The time I enjoyed most as a Saint was the early to mid 1980s and came under a manager who had been with the club for 10 years by then – the other Big Mac. And maybe there’s a lesson here for today’s fickle fan-base and those who see no light at the end of the St Mary’s tunnel.

Lawrie took over from Ted Bates in the summer of 1973 and presided over a calamitous slide down the old Division 1, earning us the unenviable record of relegation alongside Norwich and Manchester United, yes, you read that correctly!

I don’t know what Lawrie’s actual results were for the first year in his equivalent of the laughably named ‘Championship’, but I’m guessing they weren’t spectacular or we would have bounced straight back like both United and Norwich.

Instead, it took four years to gain promotion back to the top flight (albeit 1976’s FA Cup win proved enough of a fillip for most Saints of the time to have stayed in the Second Division for life).

Patience really is a virtue

‘Keep the faith’ is a mantra more fit for the Catholic church than Saints, but surely there is something to be said for giving a manager the time it really takes to build a successful side?

I thought our squad was good enough to stay up last year and I thought Redknapp was the man to do it.

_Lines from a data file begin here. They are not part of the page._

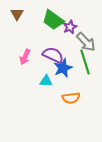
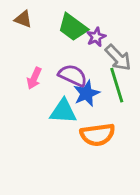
brown triangle: (17, 14) -> (23, 19), turned -40
cyan triangle: (46, 81) -> (63, 111), size x1.5
orange semicircle: (71, 98) -> (98, 135), size x1.4

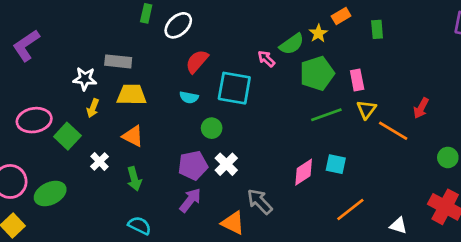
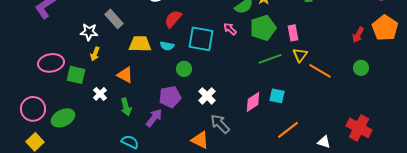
pink arrow: (266, 59) -> (230, 29), moved
gray rectangle: (118, 61) -> (114, 19), turned 42
yellow trapezoid: (132, 95) -> (140, 44), moved
red arrow: (421, 108) -> (358, 35), moved
green square: (67, 136) -> (76, 75), turned -30
green circle: (448, 157) -> (361, 68), moved
white cross: (226, 164) -> (207, 96), moved
purple arrow: (190, 200) -> (154, 118), moved

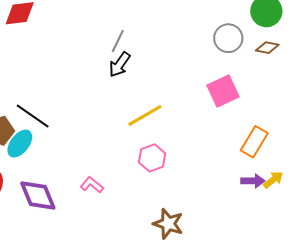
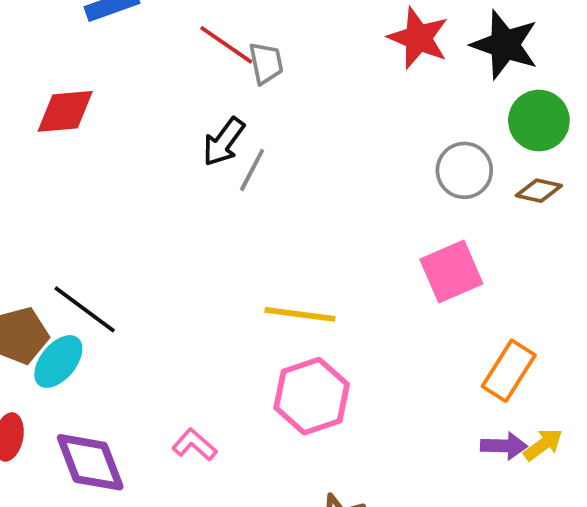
black arrow: (120, 65) -> (224, 142), moved
yellow line: (145, 115) -> (300, 314), turned 36
pink hexagon: (152, 158) -> (312, 396), size x1.4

When he didn’t, he seemed to have avoided most of the blame with fans admitting that he inherited a poor, flabby squad that needed trimming, training and tactical improvement.

Yet here we are, only three ‘footballing’ months later with calls for his head? How can that be? What’s changed between May and October save for the loss of our three best strikers and the addition of some useful freebies and the introduction of one or two promising kids?

Here’s the thing Saints must ask themselves, how long is long enough to rebuild a team and then have it genuinely challenge at the highest level? Lawrie took four years to take us home and then another six before we actually topped the table (ultimately finishing 3 points behind Liverpool).

And I don’t buy the story that football has changed fundamentally since then. In those days Liverpool had all the money. Now it’s Chelsea. The more things change, the more they stay the same.

It’s hard watching your team draw so many games and harder still to dominate and lose. But irrespective of the results, if you can look beyond the short term, maybe, just maybe, we’re re-building. And maybe re-building Southampton will take just a little longer than three months.